(Collected data)
= = = = = = =
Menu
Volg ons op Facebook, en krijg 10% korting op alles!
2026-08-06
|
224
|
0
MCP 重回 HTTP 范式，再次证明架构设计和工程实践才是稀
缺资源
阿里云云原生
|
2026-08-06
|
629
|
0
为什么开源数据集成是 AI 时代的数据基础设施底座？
= = = = = = =
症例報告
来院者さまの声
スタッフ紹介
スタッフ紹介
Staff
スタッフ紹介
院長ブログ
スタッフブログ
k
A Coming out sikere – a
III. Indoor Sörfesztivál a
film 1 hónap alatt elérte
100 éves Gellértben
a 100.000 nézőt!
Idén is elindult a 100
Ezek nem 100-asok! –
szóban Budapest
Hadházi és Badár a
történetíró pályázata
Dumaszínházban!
= = = = = = =
When you reach the line holding "film 1 hónap alatt elérte" in the records above, begin reproducing exactly, stop after the line holding "Dumaszínházban!", and output nothing else.

SOLUTION:
film 1 hónap alatt elérte
100 éves Gellértben
a 100.000 nézőt!
Idén is elindult a 100
Ezek nem 100-asok! –
szóban Budapest
Hadházi és Badár a
történetíró pályázata
Dumaszínházban!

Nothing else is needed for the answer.